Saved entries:
-------

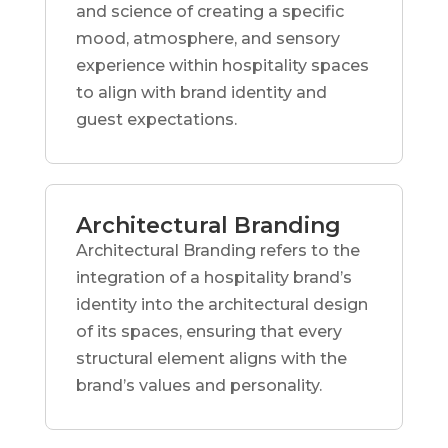
and science of creating a specific
mood, atmosphere, and sensory
experience within hospitality spaces
to align with brand identity and
guest expectations.
Architectural Branding
Architectural Branding refers to the
integration of a hospitality brand’s
identity into the architectural design
of its spaces, ensuring that every
structural element aligns with the
brand’s values and personality.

-------

THE PROBLEM: Pick each line holding "identity" out of the entries above and return it.

RESPONSE TO THIS EXERCISE:
to align with brand identity and
identity into the architectural design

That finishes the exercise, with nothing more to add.